Even in Maravich's NBA career's case, he still averaged 21.3 attempts per gm for his injury-stunted NBA career, which isn't chopped liver either. Top scorers in the NBA will have a number of seasons where they surpass 20 FG attempts per gm, but rarely do they have a long career of averaging that. Michael Jordan had the greatest career average, at 22.9 atts/gm. Wilt Chamberlain averaged 22.5. Allen Iverson had 21.8.
But 38.1 attempts??? And average 14 free throw attempts for his college career too, making an average of almost 11 FTs per game? Maravich owns the #1, #2, and #3 most field goals attempted in a single season. Bill Mlkvy of Temple had one season where he took 964 attempts in the single season, in 1950-51. Only converted on 31.4% of them, but averaged 29.2 ppg that season. The next season - his senior year - he averaged a paltry 14.2 attempts/gm in 24 gms. They must've been short-handed his junior season.
Someone mentioned Austin Carr and Calvin Murphy in another post above. Both Carr and Murphy averaged 34.6 ppg and 33.1 ppg for their 3-year college careers, respectively. Not too far off from Maravich's average. They both totaled 2,560 and 2,548 pts, respectively. The reason why neither challenged Maravich for his scoring title, was because they averaged only 26.0 and 28.1 FG attempts per game, respectively. Murphy had a similar FG % for his career as Maravich did, but Carr averaged .528 for his. What if Carr's head coach gave him the same opportunities to score that Press Maravich gave his own son? Perhaps today we'd be comparing Caitlin Clark with Austin Carr, instead???
Finally, over the years people have done with Maravich the same thing they've done with Woodstock, JFK's assasination, etc. They have added their own personal flourishes to history. Pete Maravich took the VAST majority of his field goal attempts from WITHIN the three-point distance. Closer to 90-95% of his attempts.
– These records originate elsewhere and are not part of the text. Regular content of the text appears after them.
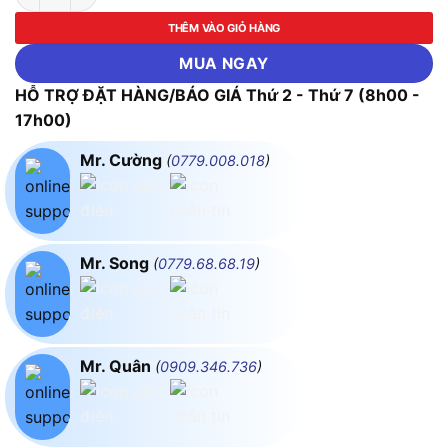
THÊM VÀO GIỎ HÀNG
MUA NGAY
HỖ TRỢ ĐẶT HÀNG/BÁO GIÁ Thứ 2 - Thứ 7 (8h00 -
17h00)
Mr. Cường
(
0779.008.018
)
Mr. Song
(
0779.68.68.19
)
Mr. Quân
(
0909.346.736
)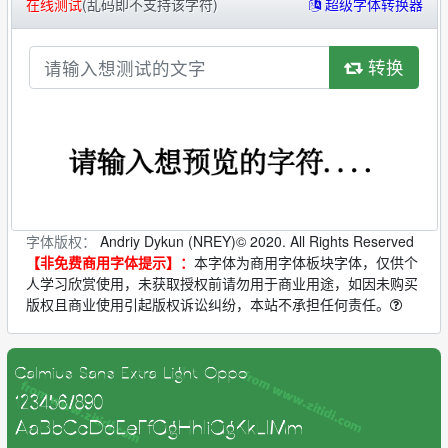
在线测试
(乱码即不支持该字符)
超级字体转换器
转换
字体版权：
Andriy Dykun (NREY)© 2020. All Rights Reserved
【非免费商用字体提示】：
本字体为商用字体板块字体，仅供个
人学习欣赏使用，未获取授权前请勿用于商业用途，如因未购买
版权且商业使用引起版权诉讼纠纷，本站不承担任何责任。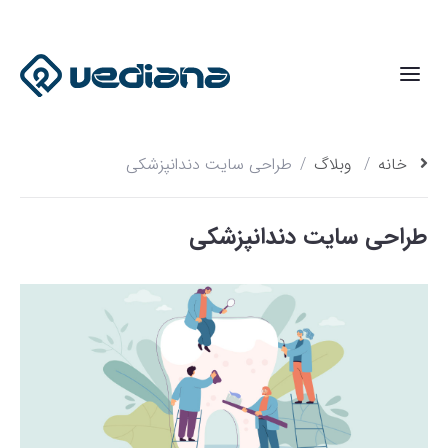
خانه
وبلاگ
طراحی سایت دندانپزشکی
طراحی سایت دندانپزشکی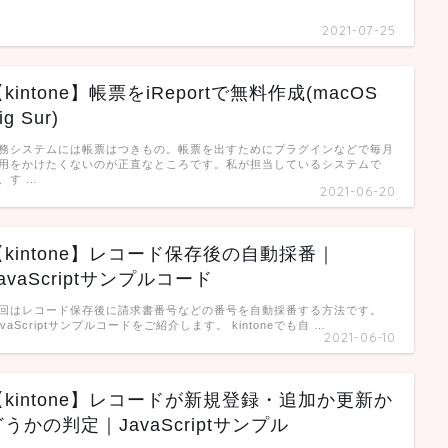
2021-07-25
kintone】帳票をiReportで無料作成(macOS
ig Sur)
務システムには帳票はつきもの。帳票を出すためにプラグインなどで毎月
用をかけたくないのが正直なところです。私が担当しているシステムで
、す …
2021-06-20
【kintone】レコード保存後の自動採番｜
avaScriptサンプルコード
回はレコード保存後に請求書番号などの番号を自動採番する方法です。
avaScriptサンプルコードをご紹介します。 kintoneでも自 …
2021-06-10
【kintone】レコードが新規登録・追加か更新か
どうかの判定｜JavaScriptサンプル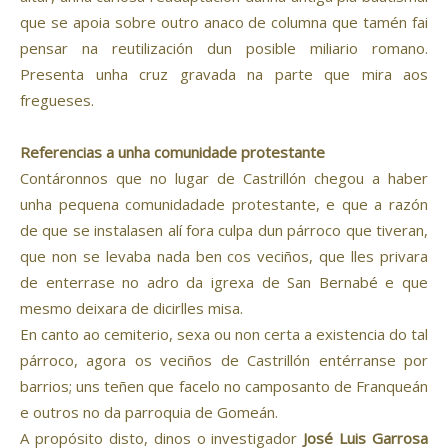
que se apoia sobre outro anaco de columna que tamén fai
pensar na reutilización dun posible miliario romano.
Presenta unha cruz gravada na parte que mira aos
fregueses.
Referencias a unha comunidade protestante
Contáronnos que no lugar de Castrillón chegou a haber
unha pequena comunidadade protestante, e que a razón
de que se instalasen alí fora culpa dun párroco que tiveran,
que non se levaba nada ben cos veciños, que lles privara
de enterrase no adro da igrexa de San Bernabé e que
mesmo deixara de dicirlles misa.
En canto ao cemiterio, sexa ou non certa a existencia do tal
párroco, agora os veciños de Castrillón entérranse por
barrios; uns teñen que facelo no camposanto de Franqueán
e outros no da parroquia de Gomeán.
A propósito disto, dinos o investigador
José Luis Garrosa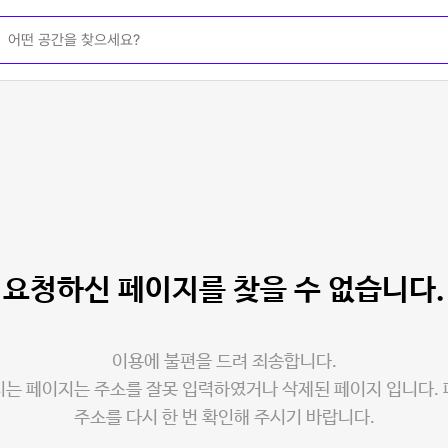
요청하신 페이지를
찾을 수 없습니다.
이용에 불편을 드려 죄송합니다.
는 페이지는 주소를 잘못 입력하였거나 삭제된 페이지 입니다.
주소를 다시 한 번 확인해 주시기 바랍니다.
Pete wasn't attempting to take shots from three-point range any more than he was attempting to take shots from FIVE-point range, because NEITHER shot range was a thing that even EXISTED in MBB during his time at LSU. That is just a bunch of Paul Bunyon tall-tale telling from his supporters.
Most of Maravich's jump shots took place within the 3-pt. distance - anywhere inside the 10-20 ft. distance from the goal, and closer to 10-15 ft. distance. His favorite spot to take jump shots was on the right side of the lane, just outside the free-throw line distance. Other than that, Pistol Pete would slash to the basket, drive hard and make dazzling layups at the basket. Perhaps IF there was a thing such as the 3-pt. shot in college basketball at the time, Maravich would have the incentive to take those shots and perhaps he might have thrived there.
Maravich only attempted 15 3-pt. shots in his entire NBA career, his final one in 1979-80 in the NBA's inaugurable season of allowing the shot, and he converted on 10 of those. So yes, he could shoot from that range. 15 attempts in 43 games. But the way to score in college - the BEST way to score - in Pistol Pete's time was to take the ball to the basket. Even AFTER the NBA started using the 3-pt. shot, it took YEARS before players started using the shot as a major weapon in their arsenal, and not just take them occasionally like bonus shots. If the college ranks in Maravich's day allowed for the 3-pt. shot, he'd probably only take 1-2 attempts a game, if that many.